*Task description*
The lines you return should be those containing the string "Dear", taken from the data below.

(Stored entries)
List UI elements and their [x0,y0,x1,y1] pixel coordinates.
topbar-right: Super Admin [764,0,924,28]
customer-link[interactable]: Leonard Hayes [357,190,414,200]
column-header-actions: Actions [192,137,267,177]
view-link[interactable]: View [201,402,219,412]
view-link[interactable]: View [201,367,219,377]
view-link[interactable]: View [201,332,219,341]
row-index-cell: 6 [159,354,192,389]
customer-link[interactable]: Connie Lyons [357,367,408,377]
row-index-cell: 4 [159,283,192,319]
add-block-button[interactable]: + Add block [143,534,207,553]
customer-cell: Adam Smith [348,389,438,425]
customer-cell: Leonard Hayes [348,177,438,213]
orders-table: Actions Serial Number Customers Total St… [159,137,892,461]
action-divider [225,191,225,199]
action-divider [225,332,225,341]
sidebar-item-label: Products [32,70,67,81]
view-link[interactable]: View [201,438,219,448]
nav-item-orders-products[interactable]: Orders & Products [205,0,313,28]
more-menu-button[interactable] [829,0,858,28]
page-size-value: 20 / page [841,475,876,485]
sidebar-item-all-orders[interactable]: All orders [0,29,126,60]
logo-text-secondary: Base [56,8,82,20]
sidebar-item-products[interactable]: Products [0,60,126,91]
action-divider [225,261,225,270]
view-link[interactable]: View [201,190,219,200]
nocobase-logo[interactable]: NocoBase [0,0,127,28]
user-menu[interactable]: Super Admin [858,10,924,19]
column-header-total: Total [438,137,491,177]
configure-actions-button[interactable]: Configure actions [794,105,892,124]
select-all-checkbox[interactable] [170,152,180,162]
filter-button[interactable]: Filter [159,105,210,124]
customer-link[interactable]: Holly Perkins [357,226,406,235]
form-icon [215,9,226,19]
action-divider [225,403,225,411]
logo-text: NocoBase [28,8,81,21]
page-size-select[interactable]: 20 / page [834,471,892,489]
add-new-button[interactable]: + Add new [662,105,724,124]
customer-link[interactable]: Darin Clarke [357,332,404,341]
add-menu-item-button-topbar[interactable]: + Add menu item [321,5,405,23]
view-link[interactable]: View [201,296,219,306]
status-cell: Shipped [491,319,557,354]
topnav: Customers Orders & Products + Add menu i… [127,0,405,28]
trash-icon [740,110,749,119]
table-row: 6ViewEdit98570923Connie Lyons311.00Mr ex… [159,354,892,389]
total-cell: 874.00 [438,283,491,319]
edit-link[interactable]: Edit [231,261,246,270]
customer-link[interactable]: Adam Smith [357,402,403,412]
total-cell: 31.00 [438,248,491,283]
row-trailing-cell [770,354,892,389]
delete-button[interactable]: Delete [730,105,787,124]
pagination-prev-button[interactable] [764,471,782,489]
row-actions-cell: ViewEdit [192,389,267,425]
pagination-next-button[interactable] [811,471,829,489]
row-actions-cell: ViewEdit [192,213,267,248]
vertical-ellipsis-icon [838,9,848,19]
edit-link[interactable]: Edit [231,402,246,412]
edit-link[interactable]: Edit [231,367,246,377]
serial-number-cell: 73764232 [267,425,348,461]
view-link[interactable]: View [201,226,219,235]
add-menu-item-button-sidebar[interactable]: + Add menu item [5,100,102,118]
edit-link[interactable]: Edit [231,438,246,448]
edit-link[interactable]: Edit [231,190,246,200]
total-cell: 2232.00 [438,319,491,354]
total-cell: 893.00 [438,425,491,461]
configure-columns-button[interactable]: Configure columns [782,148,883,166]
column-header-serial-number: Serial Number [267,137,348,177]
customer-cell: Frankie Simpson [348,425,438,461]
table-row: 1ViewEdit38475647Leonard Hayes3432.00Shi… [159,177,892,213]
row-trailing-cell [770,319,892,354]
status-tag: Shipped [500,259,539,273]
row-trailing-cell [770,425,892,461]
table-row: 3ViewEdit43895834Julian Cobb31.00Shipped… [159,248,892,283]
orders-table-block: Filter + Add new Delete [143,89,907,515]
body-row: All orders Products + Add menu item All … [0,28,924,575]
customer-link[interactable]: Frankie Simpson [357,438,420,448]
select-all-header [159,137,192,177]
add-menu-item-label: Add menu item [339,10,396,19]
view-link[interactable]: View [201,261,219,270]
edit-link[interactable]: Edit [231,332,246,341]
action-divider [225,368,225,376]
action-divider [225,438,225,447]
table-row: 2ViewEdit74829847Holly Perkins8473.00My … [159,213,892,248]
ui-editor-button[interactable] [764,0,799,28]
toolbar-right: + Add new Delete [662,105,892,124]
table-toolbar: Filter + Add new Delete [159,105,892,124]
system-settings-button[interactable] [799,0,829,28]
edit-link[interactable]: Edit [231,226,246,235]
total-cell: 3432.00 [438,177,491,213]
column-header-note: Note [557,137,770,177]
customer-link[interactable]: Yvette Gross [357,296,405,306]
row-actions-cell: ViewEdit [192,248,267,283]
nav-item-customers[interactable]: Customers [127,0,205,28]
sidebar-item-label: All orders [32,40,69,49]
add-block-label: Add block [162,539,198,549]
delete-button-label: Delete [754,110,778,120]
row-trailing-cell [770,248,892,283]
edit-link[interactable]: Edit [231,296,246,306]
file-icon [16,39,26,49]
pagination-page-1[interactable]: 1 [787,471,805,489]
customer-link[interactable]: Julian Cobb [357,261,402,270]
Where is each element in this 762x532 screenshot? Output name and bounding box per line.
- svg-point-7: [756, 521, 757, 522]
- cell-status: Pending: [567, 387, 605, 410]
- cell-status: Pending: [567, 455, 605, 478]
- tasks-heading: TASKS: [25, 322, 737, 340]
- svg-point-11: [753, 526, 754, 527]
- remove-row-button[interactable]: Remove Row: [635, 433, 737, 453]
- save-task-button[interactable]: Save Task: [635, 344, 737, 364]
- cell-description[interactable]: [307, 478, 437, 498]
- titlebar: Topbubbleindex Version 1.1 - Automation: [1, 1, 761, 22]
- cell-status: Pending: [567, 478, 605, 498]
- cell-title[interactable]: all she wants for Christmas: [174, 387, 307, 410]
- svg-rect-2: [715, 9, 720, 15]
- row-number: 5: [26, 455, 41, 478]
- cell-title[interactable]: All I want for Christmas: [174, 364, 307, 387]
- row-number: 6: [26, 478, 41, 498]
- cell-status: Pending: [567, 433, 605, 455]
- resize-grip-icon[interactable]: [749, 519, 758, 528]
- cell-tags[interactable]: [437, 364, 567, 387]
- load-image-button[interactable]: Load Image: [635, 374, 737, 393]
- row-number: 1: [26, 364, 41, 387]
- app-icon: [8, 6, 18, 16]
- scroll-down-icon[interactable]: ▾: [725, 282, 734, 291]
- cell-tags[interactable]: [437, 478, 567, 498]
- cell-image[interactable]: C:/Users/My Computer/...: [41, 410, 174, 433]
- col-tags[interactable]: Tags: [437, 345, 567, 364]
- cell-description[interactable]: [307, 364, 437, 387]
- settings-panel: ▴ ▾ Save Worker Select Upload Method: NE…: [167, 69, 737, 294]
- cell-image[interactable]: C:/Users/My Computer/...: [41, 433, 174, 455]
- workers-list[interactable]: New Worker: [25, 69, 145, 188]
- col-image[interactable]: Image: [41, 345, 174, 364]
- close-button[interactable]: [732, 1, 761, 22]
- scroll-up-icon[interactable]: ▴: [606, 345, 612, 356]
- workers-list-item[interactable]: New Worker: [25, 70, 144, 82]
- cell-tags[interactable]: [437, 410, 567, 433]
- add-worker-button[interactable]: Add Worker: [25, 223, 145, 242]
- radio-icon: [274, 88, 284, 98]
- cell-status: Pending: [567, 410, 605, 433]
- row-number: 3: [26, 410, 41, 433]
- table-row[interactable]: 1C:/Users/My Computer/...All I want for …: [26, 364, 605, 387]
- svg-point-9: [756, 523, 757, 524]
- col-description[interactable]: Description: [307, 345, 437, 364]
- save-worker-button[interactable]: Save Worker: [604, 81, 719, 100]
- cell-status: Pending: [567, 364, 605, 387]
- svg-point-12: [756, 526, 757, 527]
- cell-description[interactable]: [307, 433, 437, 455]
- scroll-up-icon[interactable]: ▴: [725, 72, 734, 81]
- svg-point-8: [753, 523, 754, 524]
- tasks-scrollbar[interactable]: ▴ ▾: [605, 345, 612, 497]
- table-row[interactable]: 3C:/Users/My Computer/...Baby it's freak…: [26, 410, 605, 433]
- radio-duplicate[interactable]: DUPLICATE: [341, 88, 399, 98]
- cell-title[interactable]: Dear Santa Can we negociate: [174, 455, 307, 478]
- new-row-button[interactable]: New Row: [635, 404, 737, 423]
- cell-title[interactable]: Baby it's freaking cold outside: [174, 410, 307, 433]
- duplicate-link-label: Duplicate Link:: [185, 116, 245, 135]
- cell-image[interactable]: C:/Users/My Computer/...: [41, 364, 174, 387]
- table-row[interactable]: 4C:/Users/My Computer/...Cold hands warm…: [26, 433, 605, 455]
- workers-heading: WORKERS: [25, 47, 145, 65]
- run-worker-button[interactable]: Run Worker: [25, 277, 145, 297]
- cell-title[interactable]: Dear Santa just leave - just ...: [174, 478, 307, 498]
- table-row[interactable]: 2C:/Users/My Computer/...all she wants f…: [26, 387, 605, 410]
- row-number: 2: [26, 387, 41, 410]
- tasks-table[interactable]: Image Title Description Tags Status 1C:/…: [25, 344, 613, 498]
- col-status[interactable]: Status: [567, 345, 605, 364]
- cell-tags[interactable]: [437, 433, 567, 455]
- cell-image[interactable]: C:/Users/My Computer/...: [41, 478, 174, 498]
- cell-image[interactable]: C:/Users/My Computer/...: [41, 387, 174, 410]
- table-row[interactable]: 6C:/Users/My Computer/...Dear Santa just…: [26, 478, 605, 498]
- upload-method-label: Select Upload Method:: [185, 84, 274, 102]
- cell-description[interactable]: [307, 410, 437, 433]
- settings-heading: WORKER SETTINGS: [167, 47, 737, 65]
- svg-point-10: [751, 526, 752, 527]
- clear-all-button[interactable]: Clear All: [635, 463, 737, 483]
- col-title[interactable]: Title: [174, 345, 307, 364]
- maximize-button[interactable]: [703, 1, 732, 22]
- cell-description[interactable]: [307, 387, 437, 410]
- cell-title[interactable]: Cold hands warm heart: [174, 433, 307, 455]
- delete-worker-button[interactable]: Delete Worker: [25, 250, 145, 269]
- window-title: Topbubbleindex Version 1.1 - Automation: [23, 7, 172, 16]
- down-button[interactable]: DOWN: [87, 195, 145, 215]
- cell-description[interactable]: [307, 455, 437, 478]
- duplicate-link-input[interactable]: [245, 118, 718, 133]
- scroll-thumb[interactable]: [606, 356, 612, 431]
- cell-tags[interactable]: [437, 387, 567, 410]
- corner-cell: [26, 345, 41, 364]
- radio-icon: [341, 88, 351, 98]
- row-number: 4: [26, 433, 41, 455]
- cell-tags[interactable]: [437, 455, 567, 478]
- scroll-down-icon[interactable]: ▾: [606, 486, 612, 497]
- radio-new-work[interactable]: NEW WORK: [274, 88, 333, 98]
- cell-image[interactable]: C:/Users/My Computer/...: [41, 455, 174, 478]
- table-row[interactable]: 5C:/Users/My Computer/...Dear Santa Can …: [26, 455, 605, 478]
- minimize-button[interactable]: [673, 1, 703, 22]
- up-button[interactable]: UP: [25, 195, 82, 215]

*Exercise response*
- cell-title[interactable]: Dear Santa Can we negociate: [174, 455, 307, 478]
- cell-title[interactable]: Dear Santa just leave - just ...: [174, 478, 307, 498]
- table-row[interactable]: 6C:/Users/My Computer/...Dear Santa just…: [26, 478, 605, 498]
- table-row[interactable]: 5C:/Users/My Computer/...Dear Santa Can …: [26, 455, 605, 478]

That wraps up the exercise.